בְּהַעֲלוֹתְךָ - Behaalotcha

The turning point, which I'm trying to convey, is that up until this moment in ourselves, we were running away from Egypt.

This is the turning point: we're starting to walk towards Israel, or towards this kind of will, a reformed will. We are not only running away from the will to receive to oneself, but we are starting to walk towards something. It incorporates into itself, and this is why it's called: 'In your Ascension'. In your, or our, ascension of the soul, never towards the spirit, or towards the name we call that which we feel is distancing itself from us.

We call it in order to maintain the same direction, so we'll know where to move to, not only what we are running away from. In this portion we have the preparation for it in the portions of Bamidbar & Naso, that comes into the possibility of actualizing it.


Reclaiming Effort and Surrender in Torah portion Beha'alotcha

A spiritual tension between effort and surrender—especially in the context of Parashat Beha’alotcha.
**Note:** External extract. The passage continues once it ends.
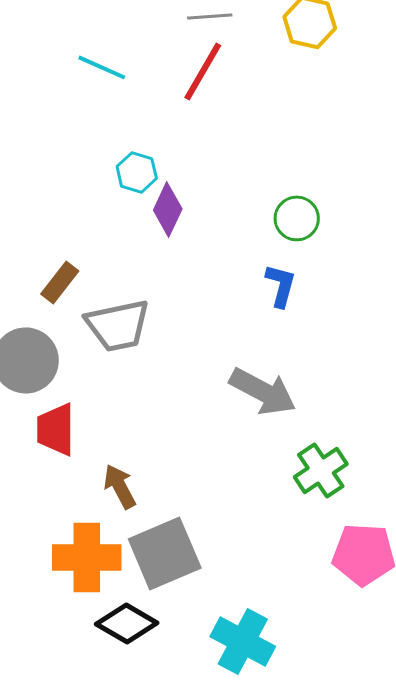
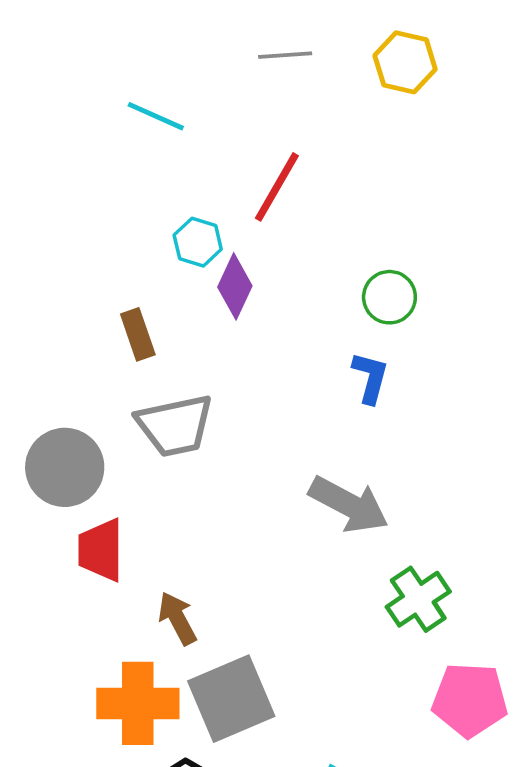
red line: (203, 71) -> (277, 187), moved
brown rectangle: (60, 282) -> (138, 334), moved, turned -57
The weekly portion contains mysterious inverted nuns that hint at inner reversal, the concealed mechanics of transformation, and the readiness required to host the Divine. It is not enough to say “I tried” if the trying is on our own terms. The Creator invites us into partnership, but not through solo striving. Instead, we must make room—for instruction, alignment, and the conditions of the higher will.

The teaching challenges the modern myth of self-sufficiency. True spiritual progress cannot be measured by personal willpower alone. Without intervention from the higher, and without cultivating the correct inner posture—one that asks, prepares, listens, and surrenders—we remain closed vessels. Using the imagery of preparing for a royal visit, Rabbah Saphir illustrates that spiritual readiness is not about lavish gifts, but about sincere alignment: What kind of lamp will you place? What kind of seat will you offer? And crucially—are you arranging it to receive, or to impress?

Drawing from Kabbalistic concepts like Hasadim, Malchut, and Or Chozer (returning light), she emphasizes that preparation is not about perfection—it is about intention plus effort. The “lay person” (hedyot) is not disqualified, but rather walking the essential path: stage by stage, failing and returning, until one learns to try not in isolation, but in response. The call is not to abandon effort, but to refine it: “I tried—not to make something happen, but to allow something higher to enter on its terms, not mine.”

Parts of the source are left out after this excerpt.